Orang yang pertama memberikan perhatian kepada tumbuhnya aliran-aliran dalam
tasawuf Islam itu adalah Fakhruddin Al Razi.
Secara garis besar, alam pemikiran tasawuf dalam Islam telah melahirkan tujuh aliran
besar. Ketujuh aliran itu adalah :
1. Aliran Ittihad
Zun Nun Almisry (245 H) adalah sufi yang pertama kalinya mengemukakan faham
ma`rifah dalam tasawuf dan dalam perkembangannya. Menurut Zun Nun, bahwa ma`rifah yang
hakiki adalah ma`rifah sifat wahdaniyyah yang bagi wali-wali Allah secara khusus karena
mereka menyaksikan Allah dengan hati mereka, maka terbukalah bagi mereka apa-apa yang
tidak terbuka bagi orang lainnya.[1]
Apa yang telah dirintis oleh Zun Nun itu dikembangkan lebih jauh oleh Abu Yazid Thaifur
bin Isa Al Bistami (261 H). Abu Yazidlah orang pertama sekali secara terbuka mengemukakan
ajran ittihad.
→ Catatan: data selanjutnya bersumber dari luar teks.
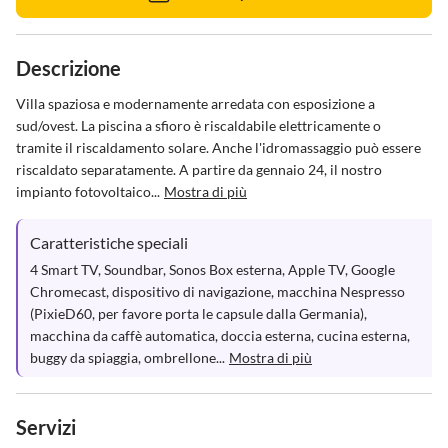
Descrizione
Villa spaziosa e modernamente arredata con esposizione a 
sud/ovest. La piscina a sfioro è riscaldabile elettricamente o 
tramite il riscaldamento solare. Anche l'idromassaggio può essere 
riscaldato separatamente. A partire da gennaio 24, il nostro 
impianto fotovoltaico...
Mostra di più
Caratteristiche speciali
4 Smart TV, Soundbar, Sonos Box esterna, Apple TV, Google 
Chromecast, dispositivo di navigazione, macchina Nespresso 
(PixieD60, per favore porta le capsule dalla Germania), 
macchina da caffè automatica, doccia esterna, cucina esterna, 
buggy da spiaggia, ombrellone...
Mostra di più
Servizi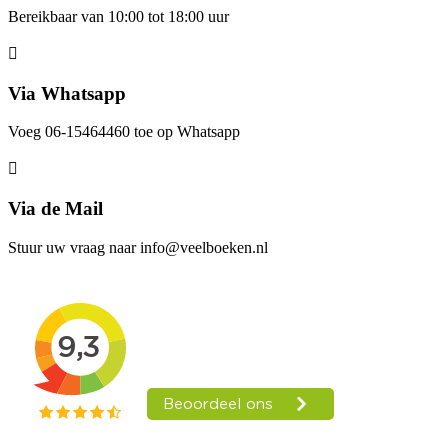
Bereikbaar van 10:00 tot 18:00 uur
Via Whatsapp
Voeg 06-15464460 toe op Whatsapp
Via de Mail
Stuur uw vraag naar info@veelboeken.nl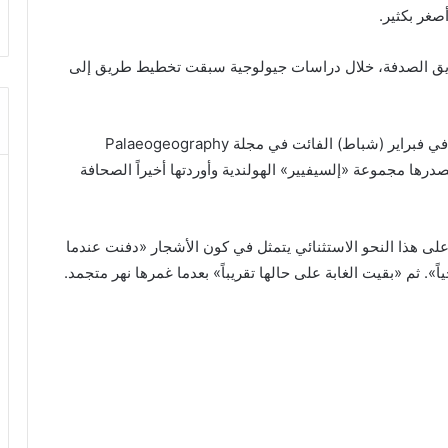
صغر بكثير.
ة بارانا المتحجرة نهاية عام 2018 عن طريق الصدفة، خلال دراسات جيولوجية سبقت تخطيط طريق إلى
وتبع اكتشافها إطلاق دراسة طويلة الأمد نُشرت نتائجها في فبراير (شباط) الفائت في مجلة Palaeogeography
Palaeoclima العلمية التي تصدرها مجموعة «إلسيفيير» الهولندية وأوردتها أخيراً الصحافة
لى هذا النحو الاستثنائي يتمثل في كون الأشجار «دفنت عندما
ً». ثم «بقيت الغابة على حالها تقريباً» بعدما غمرها نهر متجمد.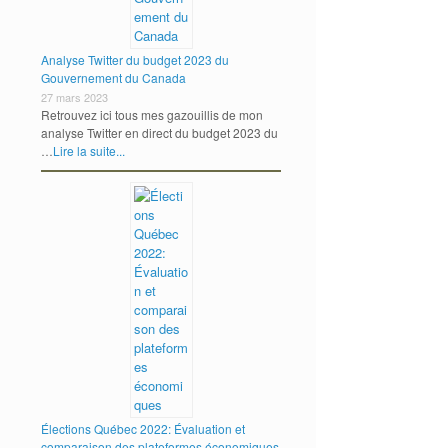
Analyse Twitter du budget 2023 du
Gouvernement du Canada
27 mars 2023
Retrouvez ici tous mes gazouillis de mon
analyse Twitter en direct du budget 2023 du
…
Lire la suite...
Élections Québec 2022: Évaluation et
comparaison des plateformes économiques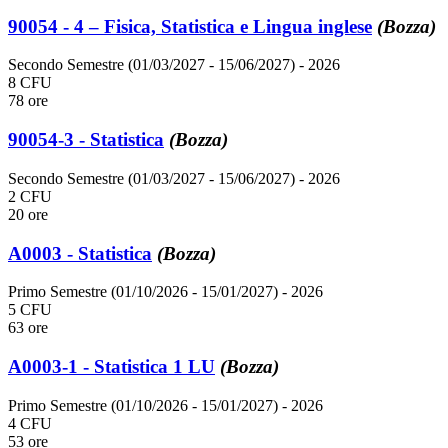
90054 - 4 – Fisica, Statistica e Lingua inglese
(Bozza)
Secondo Semestre (01/03/2027 - 15/06/2027)
- 2026
8 CFU
78 ore
90054-3 - Statistica
(Bozza)
Secondo Semestre (01/03/2027 - 15/06/2027)
- 2026
2 CFU
20 ore
A0003 - Statistica
(Bozza)
Primo Semestre (01/10/2026 - 15/01/2027)
- 2026
5 CFU
63 ore
A0003-1 - Statistica 1 LU
(Bozza)
Primo Semestre (01/10/2026 - 15/01/2027)
- 2026
4 CFU
53 ore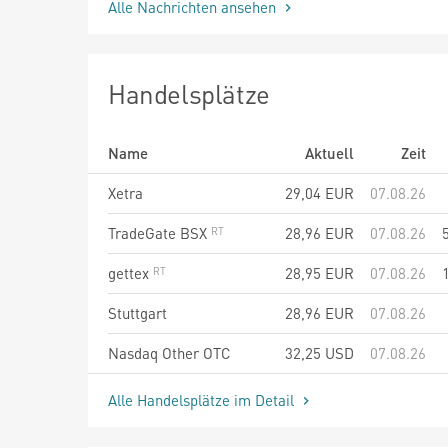
Alle Nachrichten ansehen
Handelsplätze
Name
Aktuell
Zeit
Xetra
29,04
EUR
07.08.26
TradeGate BSX
28,96
EUR
07.08.26
gettex
28,95
EUR
07.08.26
Stuttgart
28,96
EUR
07.08.26
Nasdaq Other OTC
32,25
USD
07.08.26
Alle Handelsplätze im Detail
Ittihad adalah kepercayaan bahwa khaliq (Allah) dapat bersatu dengan makhluk
(manusia). Yakni hubungan yang terjadi antara zat makhluk dengan khaliq. Apabila terjadi hal
ini maka makhluk akan berada dalam keadaan tak sadr diri, yang mereka namakan mahwu.[2]
2. Aliran Hulul
Al-Hulul adalah kepercayaan bahwa Allah bersemayam di tubuh salah seorang, yang
kiranya bersedia untuk itu, karena kemurnian jiwanya dan kesucian ruhnya. Di antara orang-
orang yang menganut akidah dan kepercayaan ini ialah Al-Hallaj.
Ajaran-ajaran Al-Hallaj tentang tasawuf tergambar dalam buah fikiran yang terpisah-pisah
dan di dalam teori yang bersifat ekstrim. Menurut Abul Qasim Al Razi, Al Hallaj pernah menulis
sebuah surat yang berbunyi : “ Dari yang maha pengasih lagi maha penyayang kepada fulan bin
fulan”. Tatkala ditanya orang mengapa dia menulis dengan kata-kata tersebut, dia memeberikan
jawban bahwa” Penulis itu hanya Allah sedang aku dan tanganku hanyalah alat belaka”.[3]
3. Aliran Ittishal
Aliran tasawuf Ittishal dikemukakan oleh para filsuf Islam terutama Al Farabi, Ibnu Sina,
Ibnu Bajah, dan Ibnu Tufail.
Abu Nasr Muhammad Al-Farabi di dalam mengemukakan konsepsinya tentang tasawuf,
tidak terlepas dari keahliannya sebagi filsuf. Tasawuf menurut Al-Farabi, bukan hanya
membahas masalah amal untuk kebersihan jiwa, memerangi hawa nafsu, dan kelezatan
badaniyah saja, tetapi juga harus melalui akal dan pemikiran itu sendiri.
Al-Farbi memandang tingkat ma`rifah manusia dalam tasawuf adalah berjenjang naik dan
apabila manusia telah berada diatas jenjang Al-Aqlul Mustafad maka manusia mampu menerima
nur ketuhanan, berhubungan langsung dengan Al-Aqlul Fa`al.di tingkat ini manusia tidak lagi
berda dalam tingkat ijtihad tetapi telah berda dalam tingkat pemberian Tuhan hingga dapat
berhubungan langsung dengan Tuhan(Ittishal).
Al-Farabi mengemukakan bahwa sentral segal sesuatu adalah akal, maka dalam
tasawufnya ia berpendapat bahwa tujuan tasawuf terkhir adalah pencapaian sa`dah yang tertinggi
dalam wujud kesempurnaan ittishal dengan Al Aqlu Fa`al.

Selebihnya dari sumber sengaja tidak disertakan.